How Beethoven Killed Black Classical Music

Rita Dove’s gorgeously engaging ‘Sonata Mulattica’ weaves the narrative of a black virtuoso all but erased from musical history.


Way, way back in the day, there was an Afro-Polish violinist, a biracial child prodigy of such virtuosity that even Beethoven felt compelled to dedicate a sonata to him. There were honors and accolades and patronage from a prince.

But fortunes changed, as poet laureate Rita Dove describes in her novel-sized book of poems, Sonata Mulattica: A Life in Five Movements and a Short Play. The violinist, George Augustus Polgreen Bridgetower, and his composer, Ludwig van Beethoven,  performed the sonata together to thunderous acclaim.

The goodwill between them evaporated as the two quarreled over a woman. Beethoven furiously erased Bridgetower’s name and scribbled the name of another violinist when he dedicated the sonata.

That is how the “Sonata Mulattica” became the “Kreutzer Sonata,” one of Beethoven’s most famous works. Through that one fit of jealous retribution, Beethoven wrote Bridgetower out of history.

The Polish black virtuoso, once famous, now forgotten.
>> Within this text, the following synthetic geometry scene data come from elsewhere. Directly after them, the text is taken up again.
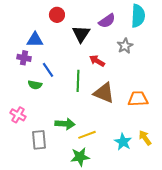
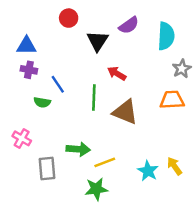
cyan semicircle: (138, 16) -> (166, 36), moved
blue triangle: (35, 40) -> (26, 46), moved
gray star: (125, 46) -> (182, 69), moved
orange trapezoid: (138, 99) -> (172, 100), moved

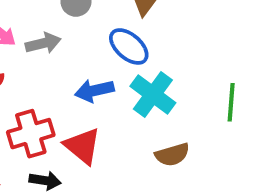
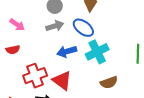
gray arrow: (43, 43) -> (55, 26), moved
cyan cross: (153, 94) -> (97, 52), turned 30

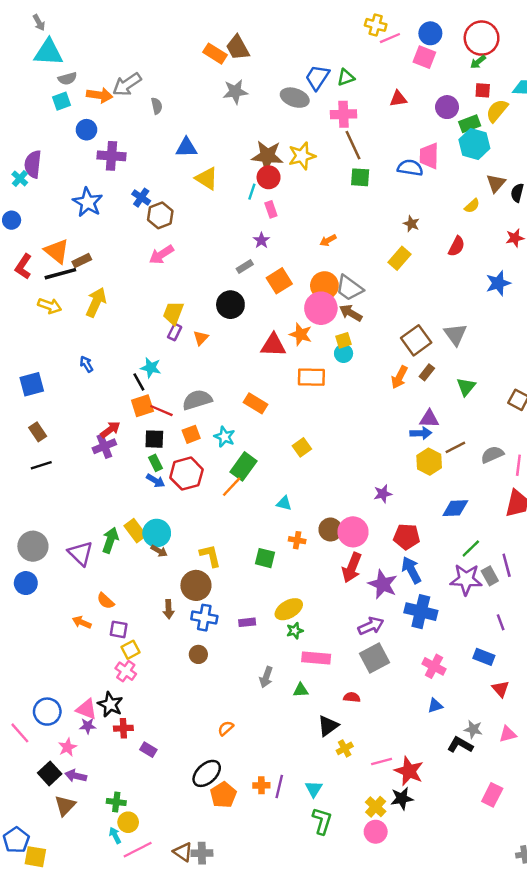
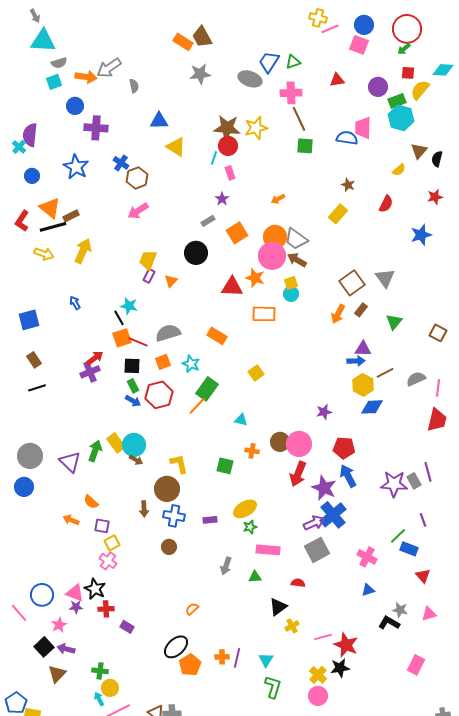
blue circle: (12, 220) -> (32, 176), moved
blue diamond: (455, 508) -> (372, 407), moved
green line: (471, 549) -> (398, 536), moved
blue cross: (421, 612) -> (333, 515), moved, turned 36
This bright-skinned papa’s boy

could have sailed his 15-minute fame

straight into the record books.

Dove first heard about Bridgetower years ago, when she was a musician studying the cello, and later, opera. It wasn’t until she saw Immortal Beloved, a film about Beethoven, that it triggered her memory. Fascinated with the thought of a mixed- race musician in 19th century Europe—“I thought there was more to it than this exotic creature who played the violin”—Dove set out to find out more about him. For five years, she researched and wrote, digging up little nuggets along the way, tucked in letters and diaries, like that of court lady Charlotte Papendiek, and in what little historical accounts she could find.

“It was like tracking the coordinates of some meteor,” Dove says. “ ‘Oh, he went there; he appeared here,’ mapping the trajectory of his life. Other than that, he was a blank slate.”